Today, most of the softwares used to make these kind of spreadsheets (Microsoft Excel, LibreOffice, Google Sheets…) allow you to do conditional formatting that helps you put things forward with different background or font colours, various font weights and families, etc. So if you really wish to stick with a table output, use these tools to at least get some piece of information across more easily! Here, it would be interesting to shine the spotlight on the lowest and the highest values in each column so you can start and associate the two series.
Why is the Ugly ugly?
Everything starts with the title: this one is completely oriented and imposes a conclusion before you’ve even taken a look at the charts. You’re already willing to believe prices are higher in 2011 than in 2003, while they are a bit lower.
As usual, the Ugly tries to disturb us by switching from quantitative values to percentages. So given how little our stocks and prices vary relatively, this visualisation mostly conveys the idea that everything has remained constant – when you see the chart on the left, it isn’t obvious stocks have varied so much between 2007 and 2009.
The second trick has to do, once more, with colours. See how I grouped the years thanks to colour? It doesn’t make any sense to do so, of course, but your mind takes the easy road and decides to study the data with these groups.

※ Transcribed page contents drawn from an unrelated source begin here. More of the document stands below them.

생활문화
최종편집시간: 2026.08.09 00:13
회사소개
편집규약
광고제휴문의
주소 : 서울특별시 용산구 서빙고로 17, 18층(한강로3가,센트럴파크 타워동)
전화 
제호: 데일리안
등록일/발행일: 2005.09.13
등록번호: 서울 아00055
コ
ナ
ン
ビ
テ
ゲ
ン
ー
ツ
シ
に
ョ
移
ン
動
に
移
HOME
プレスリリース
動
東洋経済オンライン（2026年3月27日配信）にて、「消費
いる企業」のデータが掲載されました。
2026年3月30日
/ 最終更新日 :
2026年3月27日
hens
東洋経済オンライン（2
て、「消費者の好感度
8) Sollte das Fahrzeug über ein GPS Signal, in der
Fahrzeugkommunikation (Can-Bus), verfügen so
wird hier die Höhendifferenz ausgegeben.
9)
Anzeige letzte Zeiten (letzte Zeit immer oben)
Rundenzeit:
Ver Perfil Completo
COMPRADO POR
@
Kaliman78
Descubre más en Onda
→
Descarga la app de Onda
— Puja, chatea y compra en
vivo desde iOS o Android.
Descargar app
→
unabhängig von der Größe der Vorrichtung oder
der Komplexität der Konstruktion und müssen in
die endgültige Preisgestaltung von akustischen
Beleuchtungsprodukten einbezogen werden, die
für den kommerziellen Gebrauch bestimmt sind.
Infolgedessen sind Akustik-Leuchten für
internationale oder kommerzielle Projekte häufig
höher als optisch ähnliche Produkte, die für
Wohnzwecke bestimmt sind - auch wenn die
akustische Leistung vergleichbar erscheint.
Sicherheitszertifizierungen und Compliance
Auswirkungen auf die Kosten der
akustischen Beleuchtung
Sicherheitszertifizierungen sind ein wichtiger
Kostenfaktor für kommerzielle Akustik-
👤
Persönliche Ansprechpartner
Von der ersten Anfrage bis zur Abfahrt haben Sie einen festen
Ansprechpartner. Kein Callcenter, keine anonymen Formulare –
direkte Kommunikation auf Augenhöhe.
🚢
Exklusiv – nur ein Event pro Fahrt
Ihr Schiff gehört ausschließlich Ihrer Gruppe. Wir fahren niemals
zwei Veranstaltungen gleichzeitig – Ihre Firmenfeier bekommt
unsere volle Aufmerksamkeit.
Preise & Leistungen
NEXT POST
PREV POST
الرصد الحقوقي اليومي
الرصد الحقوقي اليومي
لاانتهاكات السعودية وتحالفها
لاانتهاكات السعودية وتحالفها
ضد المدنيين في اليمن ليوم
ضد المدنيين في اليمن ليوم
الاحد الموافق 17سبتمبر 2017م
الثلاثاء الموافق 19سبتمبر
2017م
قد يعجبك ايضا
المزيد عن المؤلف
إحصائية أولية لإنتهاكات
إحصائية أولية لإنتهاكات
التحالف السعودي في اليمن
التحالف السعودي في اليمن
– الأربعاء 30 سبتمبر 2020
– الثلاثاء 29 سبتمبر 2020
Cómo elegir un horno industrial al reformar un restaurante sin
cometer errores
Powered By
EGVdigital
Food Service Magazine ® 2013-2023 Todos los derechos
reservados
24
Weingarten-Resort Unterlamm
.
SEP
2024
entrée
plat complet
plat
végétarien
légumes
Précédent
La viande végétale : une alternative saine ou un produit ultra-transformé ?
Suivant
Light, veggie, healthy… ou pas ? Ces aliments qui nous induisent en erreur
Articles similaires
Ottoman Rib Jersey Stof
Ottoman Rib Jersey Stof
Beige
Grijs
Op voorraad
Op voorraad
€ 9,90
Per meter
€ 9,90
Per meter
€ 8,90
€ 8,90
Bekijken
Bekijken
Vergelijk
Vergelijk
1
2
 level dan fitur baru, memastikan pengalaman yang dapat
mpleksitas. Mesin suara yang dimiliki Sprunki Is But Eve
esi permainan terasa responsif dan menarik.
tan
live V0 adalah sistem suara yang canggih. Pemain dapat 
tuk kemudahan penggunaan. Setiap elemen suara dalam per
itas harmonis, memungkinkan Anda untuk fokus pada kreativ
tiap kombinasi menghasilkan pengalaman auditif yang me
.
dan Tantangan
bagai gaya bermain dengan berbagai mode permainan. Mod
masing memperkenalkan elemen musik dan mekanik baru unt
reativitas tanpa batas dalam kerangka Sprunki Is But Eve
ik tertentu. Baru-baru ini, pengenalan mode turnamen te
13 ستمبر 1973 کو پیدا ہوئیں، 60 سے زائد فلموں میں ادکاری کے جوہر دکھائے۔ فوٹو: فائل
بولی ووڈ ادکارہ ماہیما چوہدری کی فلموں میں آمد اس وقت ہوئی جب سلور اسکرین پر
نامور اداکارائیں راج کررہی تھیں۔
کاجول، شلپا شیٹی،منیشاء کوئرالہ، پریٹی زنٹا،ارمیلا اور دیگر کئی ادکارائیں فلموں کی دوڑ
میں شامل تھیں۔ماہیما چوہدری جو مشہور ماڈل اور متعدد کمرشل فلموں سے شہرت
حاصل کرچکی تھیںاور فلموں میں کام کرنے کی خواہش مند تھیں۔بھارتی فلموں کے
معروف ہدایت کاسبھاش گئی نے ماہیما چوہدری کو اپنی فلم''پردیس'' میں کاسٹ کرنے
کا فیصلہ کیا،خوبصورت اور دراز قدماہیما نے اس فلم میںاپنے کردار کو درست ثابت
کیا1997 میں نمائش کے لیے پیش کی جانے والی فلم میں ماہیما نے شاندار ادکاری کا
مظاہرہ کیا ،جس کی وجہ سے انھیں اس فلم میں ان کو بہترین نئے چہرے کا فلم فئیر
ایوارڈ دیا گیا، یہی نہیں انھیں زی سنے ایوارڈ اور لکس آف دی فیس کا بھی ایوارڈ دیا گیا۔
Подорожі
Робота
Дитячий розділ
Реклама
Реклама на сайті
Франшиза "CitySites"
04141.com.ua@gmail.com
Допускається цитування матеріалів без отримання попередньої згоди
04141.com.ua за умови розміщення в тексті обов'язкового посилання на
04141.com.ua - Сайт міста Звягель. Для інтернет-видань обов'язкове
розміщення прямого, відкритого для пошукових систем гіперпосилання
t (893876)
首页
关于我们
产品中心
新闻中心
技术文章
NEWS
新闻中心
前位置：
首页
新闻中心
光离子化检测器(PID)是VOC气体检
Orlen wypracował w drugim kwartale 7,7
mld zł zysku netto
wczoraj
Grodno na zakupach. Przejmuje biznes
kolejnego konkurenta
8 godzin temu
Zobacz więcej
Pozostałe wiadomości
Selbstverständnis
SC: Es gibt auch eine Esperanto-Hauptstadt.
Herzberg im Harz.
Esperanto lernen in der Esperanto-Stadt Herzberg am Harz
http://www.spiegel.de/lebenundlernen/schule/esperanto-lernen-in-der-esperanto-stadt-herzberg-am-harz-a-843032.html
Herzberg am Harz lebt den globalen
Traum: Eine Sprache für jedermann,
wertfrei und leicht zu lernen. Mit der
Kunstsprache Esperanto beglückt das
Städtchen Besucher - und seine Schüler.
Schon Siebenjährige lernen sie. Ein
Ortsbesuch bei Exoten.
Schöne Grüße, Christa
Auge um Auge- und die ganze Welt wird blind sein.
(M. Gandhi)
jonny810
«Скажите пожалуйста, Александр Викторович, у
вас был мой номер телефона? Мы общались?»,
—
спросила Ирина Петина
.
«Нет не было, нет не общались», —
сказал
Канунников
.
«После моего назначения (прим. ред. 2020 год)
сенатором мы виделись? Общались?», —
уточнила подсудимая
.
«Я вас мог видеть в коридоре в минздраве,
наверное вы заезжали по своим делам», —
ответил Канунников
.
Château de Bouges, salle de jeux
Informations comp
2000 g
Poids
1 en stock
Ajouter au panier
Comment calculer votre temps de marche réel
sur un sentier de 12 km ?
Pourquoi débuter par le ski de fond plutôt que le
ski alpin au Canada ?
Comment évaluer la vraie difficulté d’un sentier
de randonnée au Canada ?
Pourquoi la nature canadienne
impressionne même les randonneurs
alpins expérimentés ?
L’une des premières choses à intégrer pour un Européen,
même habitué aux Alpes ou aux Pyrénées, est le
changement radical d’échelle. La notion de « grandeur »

We know our eyes have trouble perceiving the area size well: it’s worse when you compare two zones of different colours! And, to complicate things even more, you have two graphs to look at at the same time. A first glance will probably convince you all the pieces are about as large. At this point, if you’re like me, you’ll start a 4-steps process:
- you start by thinking there hasn’t been any evolution… but this seems silly, why would anyone show this type of data to an audience?
- on the left pie chart, you have three groups all equivalent; so each one is a third of a circle – alright, let’s take this as reference
- you force yourself to find differences
- you eventually identify that on the ‘prices’ pie chart, red seems bigger than blue: prices have gone up since 2009! And you compare to your reference on the left: yes, it’s more than a third, so it truly is the biggest and ChocoChoc’s is on the rise!
During this train of thoughts, you have looked globally at information that had been voluntarily separated; you have decided of your own reference; you have forced things to appear; you have blinked left and right about 1000 times.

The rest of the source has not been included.